Now I'm sitting here eeven more paranoid than normal.

[Isabella]

Hi John Falstaff
I really don't understand any of the virus warnings either, I am just glad to be aware of them. They make me quite paranoid as well, I remember when I didn't worry about them at all...I believe that was long ago last week.

[John Falstaff]

Hi Isabella,



The paranoia curve is definately rising, sharpely. But I'm in a situation where I cannot afford to have my PC crash or whatever.

But instructions on a lot of help sites read to me like 'go to blah, enable the whosis, get to your firewall - turn it inside out and shake it all about etc:.
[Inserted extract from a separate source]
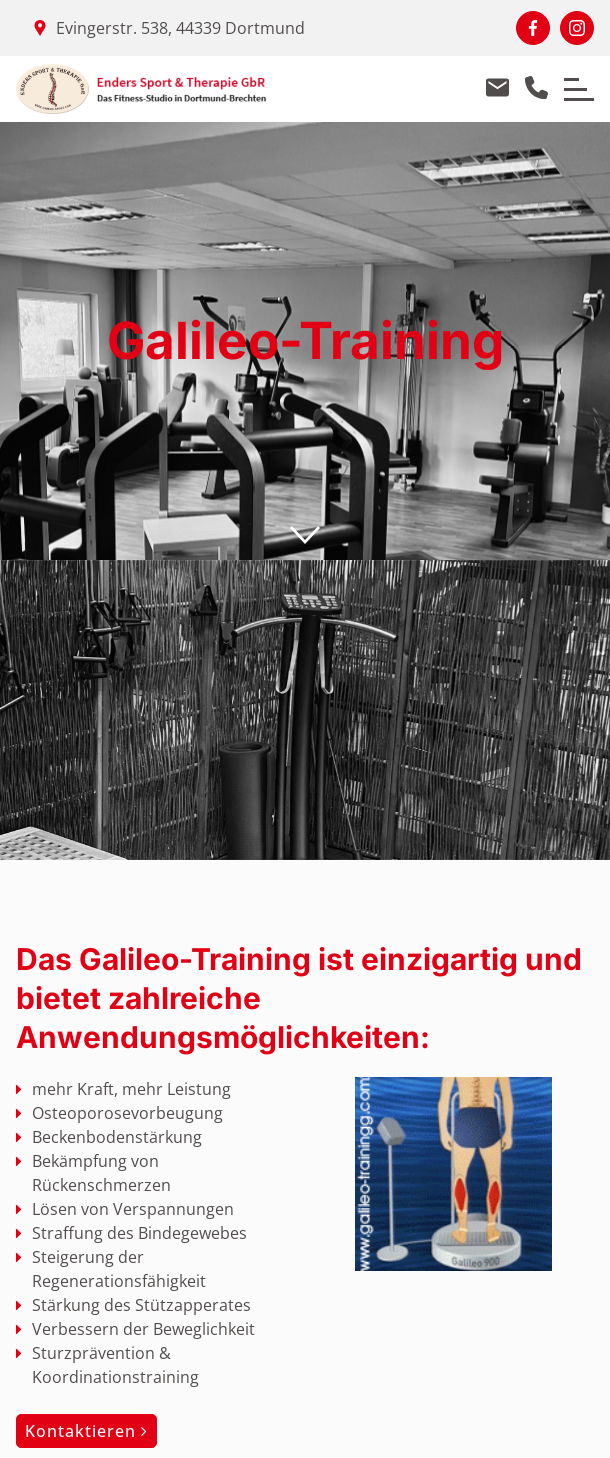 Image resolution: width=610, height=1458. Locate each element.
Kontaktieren (86, 1431)
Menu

I would REALLY be grateful if anyone knew a website, book or thingamajig that really explained all this for complete idiots.

[AndrewII]

Thank goodness I don't use any Gnuellta-based p2p apps. Its easy to get viruses through them since they all depend on a server.

[neil4768]

I agree with you John it needs to be done in layman's terms with lots of screenshots of what we have to do

[Celli]

I'm just glad we finally got a firewall today.

[John Falstaff]

Hi y'all,



Andrew II, no criticism of you is intended at all, but while I could understand the second sentence of your post, the first might as well have been written in cuneiform or sanskrit as far as I'm concerned. Not your fault I know!

Neil's idea of screenshots is spot on.

Celli, I'm glad your glad that you've got a firewall (what ever that is). I just hope you remember to turn it insideout and shake it all about!